Roman Shit.
2 April 2010 19:13I think I've mentioned several times that I'm not a very good Museum Classicist, because I find pots and the like extremely dull. This sort of thing, however, I think is pretty much the coolest thing ever:
Oh yes, we can say, the Romans in the Bay of Naples ate sea-urchins and built very good sewers. BEAT THAT.

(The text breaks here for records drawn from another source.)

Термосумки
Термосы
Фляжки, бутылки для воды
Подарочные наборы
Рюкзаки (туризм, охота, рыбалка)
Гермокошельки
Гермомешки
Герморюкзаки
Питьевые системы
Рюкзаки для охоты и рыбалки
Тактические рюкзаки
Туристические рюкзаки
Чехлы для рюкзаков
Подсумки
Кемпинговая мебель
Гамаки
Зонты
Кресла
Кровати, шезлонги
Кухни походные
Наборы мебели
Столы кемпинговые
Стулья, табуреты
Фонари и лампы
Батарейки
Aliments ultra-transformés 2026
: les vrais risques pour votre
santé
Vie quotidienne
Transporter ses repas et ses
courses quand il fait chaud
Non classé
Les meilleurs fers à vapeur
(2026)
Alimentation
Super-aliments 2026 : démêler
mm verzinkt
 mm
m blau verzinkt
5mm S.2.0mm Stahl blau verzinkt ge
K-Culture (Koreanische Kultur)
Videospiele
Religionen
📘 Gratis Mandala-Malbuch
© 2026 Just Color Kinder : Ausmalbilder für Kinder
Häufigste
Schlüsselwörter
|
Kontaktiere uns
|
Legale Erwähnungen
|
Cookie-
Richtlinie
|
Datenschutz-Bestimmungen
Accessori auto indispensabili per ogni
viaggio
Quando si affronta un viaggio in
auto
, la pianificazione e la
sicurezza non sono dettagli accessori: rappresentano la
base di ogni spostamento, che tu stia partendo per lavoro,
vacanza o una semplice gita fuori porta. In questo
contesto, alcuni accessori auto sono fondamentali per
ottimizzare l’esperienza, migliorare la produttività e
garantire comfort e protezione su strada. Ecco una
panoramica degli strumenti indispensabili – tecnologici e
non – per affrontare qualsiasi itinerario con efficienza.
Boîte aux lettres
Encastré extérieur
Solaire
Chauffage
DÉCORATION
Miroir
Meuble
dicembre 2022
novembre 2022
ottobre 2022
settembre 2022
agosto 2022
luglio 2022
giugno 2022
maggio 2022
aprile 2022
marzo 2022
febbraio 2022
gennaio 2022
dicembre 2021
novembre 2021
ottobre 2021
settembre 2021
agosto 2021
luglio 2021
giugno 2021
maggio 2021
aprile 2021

This particular cess-pit serves a three-storey apartment block in Herculaneum and it is now famous because underneath the settled volcanic deposit Andrew's team discovered loads and loads of the Roman shit remaining -- almost 800 large bags of it to be precise. And in this shit (which I can testify is well and truly composted, as I shoved my hand into one of the bags and found it the constituency of rather fine soil) was found precious traces of what had passed through the digestive tracts of the people living in the block. Not to mention all the other things that they chose to throw down their loos -- which seem to have functioned as waste disposal units/dustbins. A lot of the sieved organic remains are now being studied in Oxford, and they certainly show that the residents were consuming eggs, nuts, figs and sea-urchins.
I hadn't expected to be able to see the chutes coming down from the top storey of the apartment block, nor the smears of calcified Roman shit still clinging to the walls down which it had fallen. Nor had I expected the whole thing to be quite so well built.
Oh yes, we can say, the Romans in the Bay of Naples ate sea-urchins and built very good sewers. BEAT THAT.